Before every evaluation: "Does any event fundamentally break a core assumption?" If yes, flags prominently.


Rules for Agents

  1. Don't poll prices — the heartbeat does it every 15 min
  2. Don't search news — the heartbeat does it with adversarial queries
  3. Do inject observations immediatelyinject_signal with type user_note or news
  4. Only call evaluate for breaking events — routine evaluation is automatic
  5. Use what_if before trades — zero LLM cost scenario analysis
  6. Call get_positions before discussing trades — positions are local (Kalshi private key), backend can't see them
  7. Use /changes for polling — 100x smaller than full context
  8. Use short thesis IDs — first 8 chars work everywhere (e.g. f582bf76)

Writing good theses

  • Be specific and directional: "Oil stays above $100 for 6 months" not "Oil prices"
  • Include timeframe: helps match contracts
  • One thesis = one view: don't mix unrelated predictions

Signal types

TypeWhen to use
newsExternal events, articles, data releases
user_noteYour agent's own analysis or observations
externalSignals from other systems
price_moveAuto-injected by heartbeat (>= 3 cent change)
upcoming_eventAuto-injected by heartbeat (Kalshi milestone matching edges)

Interactive Agent

sf agent [id] launches a natural language session with 25 tools.

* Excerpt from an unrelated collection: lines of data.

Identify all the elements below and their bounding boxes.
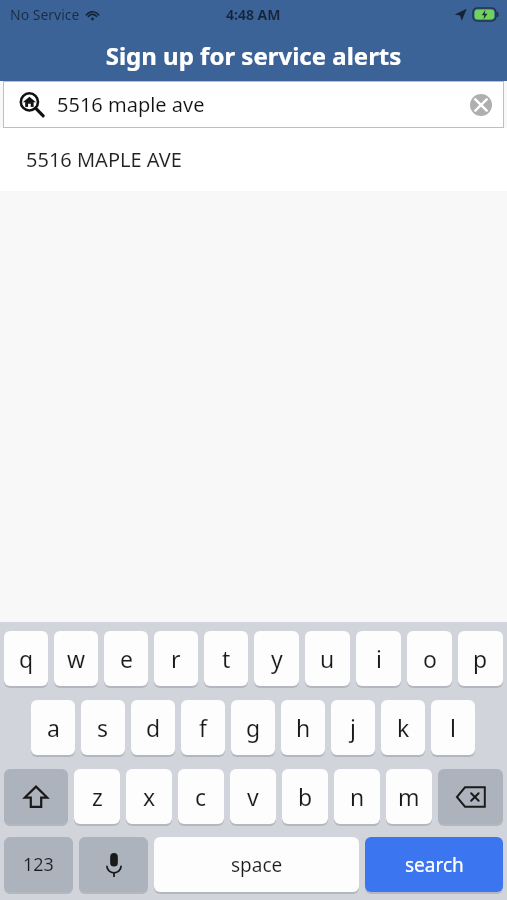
staticText: 5516 maple ave	[57, 91, 205, 118]
button[interactable]: f	[181, 700, 225, 757]
button[interactable]: q	[4, 631, 48, 688]
staticText: 5516 MAPLE AVE	[26, 146, 182, 173]
button[interactable]: Shift	[4, 769, 68, 826]
staticText: 123	[23, 852, 54, 877]
staticText: d	[146, 712, 161, 743]
staticText: r	[171, 643, 181, 674]
button[interactable]: u	[305, 631, 350, 688]
button[interactable]: a	[31, 700, 75, 757]
staticText: x	[143, 781, 156, 812]
staticText: t	[222, 643, 231, 674]
staticText: u	[320, 643, 335, 674]
button[interactable]: 123	[4, 837, 73, 894]
button[interactable]: o	[407, 631, 452, 688]
button[interactable]: n	[334, 769, 380, 826]
button[interactable]: r	[154, 631, 198, 688]
button[interactable]: search	[365, 837, 503, 894]
staticText: s	[97, 712, 109, 743]
button[interactable]: e	[104, 631, 148, 688]
staticText: i	[376, 643, 382, 674]
button[interactable]: space	[154, 837, 359, 894]
button[interactable]: y	[254, 631, 299, 688]
staticText: Sign up for service alerts	[0, 39, 507, 72]
button[interactable]: Voice input	[79, 837, 148, 894]
staticText: o	[423, 643, 437, 674]
staticText: b	[298, 781, 313, 812]
button[interactable]: w	[54, 631, 98, 688]
button[interactable]: i	[356, 631, 401, 688]
button[interactable]: k	[381, 700, 425, 757]
staticText: j	[350, 712, 356, 743]
button[interactable]: 5516 MAPLE AVE	[0, 128, 507, 191]
staticText: space	[231, 852, 283, 878]
button[interactable]: h	[281, 700, 325, 757]
button[interactable]: s	[81, 700, 125, 757]
button[interactable]: Backspace	[438, 769, 503, 826]
staticText: l	[450, 712, 456, 743]
button[interactable]: g	[231, 700, 275, 757]
staticText: e	[120, 643, 133, 674]
staticText: n	[350, 781, 365, 812]
staticText: f	[199, 712, 207, 743]
button[interactable]: Clear text	[470, 94, 492, 116]
button[interactable]: v	[230, 769, 276, 826]
staticText: m	[398, 781, 420, 812]
button[interactable]: t	[204, 631, 248, 688]
button[interactable]: 5516 maple ave	[3, 81, 504, 128]
staticText: p	[473, 643, 488, 674]
button[interactable]: x	[126, 769, 172, 826]
button[interactable]: b	[282, 769, 328, 826]
staticText: g	[246, 712, 261, 743]
staticText: search	[405, 852, 464, 878]
staticText: k	[397, 712, 410, 743]
button[interactable]: z	[74, 769, 120, 826]
button[interactable]: j	[331, 700, 375, 757]
staticText: c	[195, 781, 207, 812]
staticText: q	[19, 643, 34, 674]
staticText: No Service	[10, 5, 80, 24]
button[interactable]: l	[431, 700, 475, 757]
button[interactable]: m	[386, 769, 432, 826]
staticText: z	[92, 781, 103, 812]
staticText: v	[247, 781, 259, 812]
staticText: w	[67, 643, 86, 674]
staticText: a	[47, 712, 60, 743]
staticText: h	[296, 712, 311, 743]
staticText: 4:48 AM	[226, 5, 281, 24]
button[interactable]: c	[178, 769, 224, 826]
button[interactable]: p	[458, 631, 503, 688]
button[interactable]: d	[131, 700, 175, 757]
staticText: y	[271, 643, 283, 674]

Supports TUI mode (default) and plain mode (--plain for pipes).

Slash commands: /tree, /edges, /pos, /eval, /buy TICKER QTY PRICE, /sell, /cancel, /switch <id>, /compact, /model <name>, /exit.

Sessions persist at ~/.sf/sessions/. Use --new for fresh session.


Telegram Bot

sf telegram --token TOKEN — runs locally, credentials stay on your machine.

Commands: /context, /positions, /edges, /balance, /orders, /eval, /list, /switch.

Natural language works too — same tools as sf agent. Auto-pushes confidence alerts every 60s.


Webhook

Configure when creating thesis: {"rawThesis": "...", "webhookUrl": "https://..."}

POSTs on confidence changes >= 5% and non-hold position recommendations.